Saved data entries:
#####

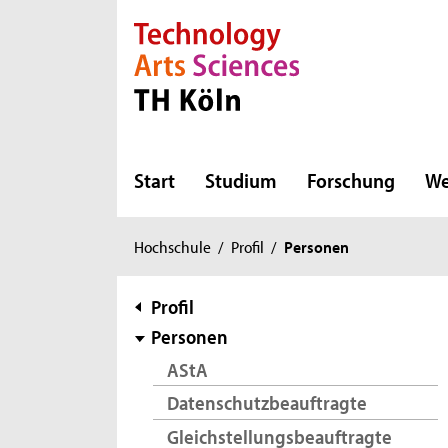
Direkt zur Hauptnavigation
Direkt zur Subnavigation
Direkt zum Inhalt
Direkt zum Fußbereich
Start
Studium
Forschung
We
Sie
Hochschule
/
Profil
/
Personen
sind
hier:
Subnavigation
Profil
Personen
AStA
Datenschutzbeauftragte
Gleichstellungsbeauftragte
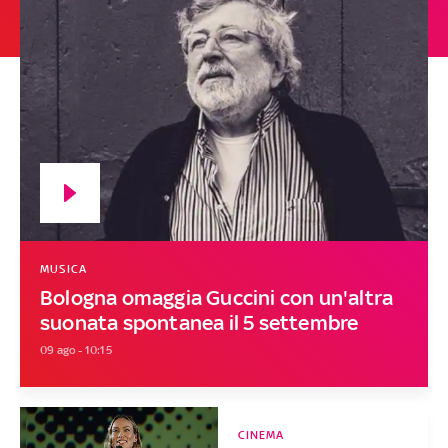
MUSICA
Bologna omaggia Guccini con un'altra
suonata spontanea il 5 settembre
09 ago - 10:15
CINEMA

#####

YOUR OBJECTIVE:
Print nothing except the lines above from the one containing "Direkt zur Subnavigation" down to the one containing "09 ago - 10:15", both included, exactly as written and free of pictures.

YOUR RESPONSE:
Direkt zur Subnavigation
Direkt zum Inhalt
Direkt zum Fußbereich
Start
Studium
Forschung
We
Sie
Hochschule
/
Profil
/
Personen
sind
hier:
Subnavigation
Profil
Personen
AStA
Datenschutzbeauftragte
Gleichstellungsbeauftragte
MUSICA
Bologna omaggia Guccini con un'altra
suonata spontanea il 5 settembre
09 ago - 10:15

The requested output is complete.